Sin embargo, el índice de popularidad del presidente Biden, al que sólo un 38% de los estadounidenses aprobaban su gestión en el pasado mes de julio -el mínimo desde el comienzo de su presidencia y la aprobación más baja de un presidente a esas alturas de su mandato en las últimas décadas- ha obtenido un repunte en sólo un mes hasta situarse en el 44%. La mejora se concentra entre los votantes independientes, no desde luego en un eventual trasvase de votos procedentes de los electores republicanos, según ha señalado Miguel Jiménez en el diario “El País”.
No parece que pueda desvincularse de esta mejora de los demócratas la intervención por el FBI de once lotes de documentos clasificados durante el registro de la residencia del expresidente Trump en Mar-a-Lago en Florida. Cuando se escriben estas líneas, el Departamento de Justicia de Estados Unidos ha revelado en un expediente judicial que Donald Trump intentó ocultar material clasificado en esa propiedad. Durante el registro por el FBI, se encontraron algunos documentos clasificados sin asegurar en sus escritorios. Todavía no se sabe qué papeles habrían sido ocultados por Trump.
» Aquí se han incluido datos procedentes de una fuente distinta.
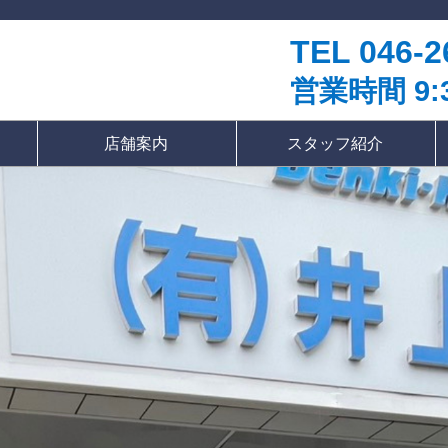
TEL 046-2
営業時間 9:3
店舗案内
スタッフ紹介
El repunte en el voto demócrata tiene por lo tanto la explicación que ofrecía el exministro de Trabajo de José María Aznar, Manuel Pimentel (uno de los escasos casos de políticos españoles actuales que dimitieron de su cargo por sus discrepancias con la política del gobierno), que definió, hace ya varios años, el concepto de “retrovoto”: voto a un partido que no me gusta demasiado con tal de que no salga el otro, que no me gusta nada; que es perfectamente aplicable a este caso. Para muchos ciudadanos estadounidenses es preferible elegir cualquier candidato que no esté entre los afectos al expresidente.
Sin embargo, la nueva izquierda, que influye cada vez más en los demócratas americanos, lleva camino de convertirlo en el partido de la “culpa blanca” y la “cultura de la cancelación” -hacer el vacío a quien no se exprese en términos de lo políticamente correcto-; el partido de las gentes que dicen "persona que da a luz" en lugar de "madre", y que quieren culpar al FBI de los padres que tienen el descaro de criticar a los maestros, como ha indicado también el semanario “The Economist”. El alejamiento del centro político que este discurso determina, se convierte en un arma arrojadiza en su contra, y a favor del populismo del ala “trumpista” mayoritaria entre los republicanos.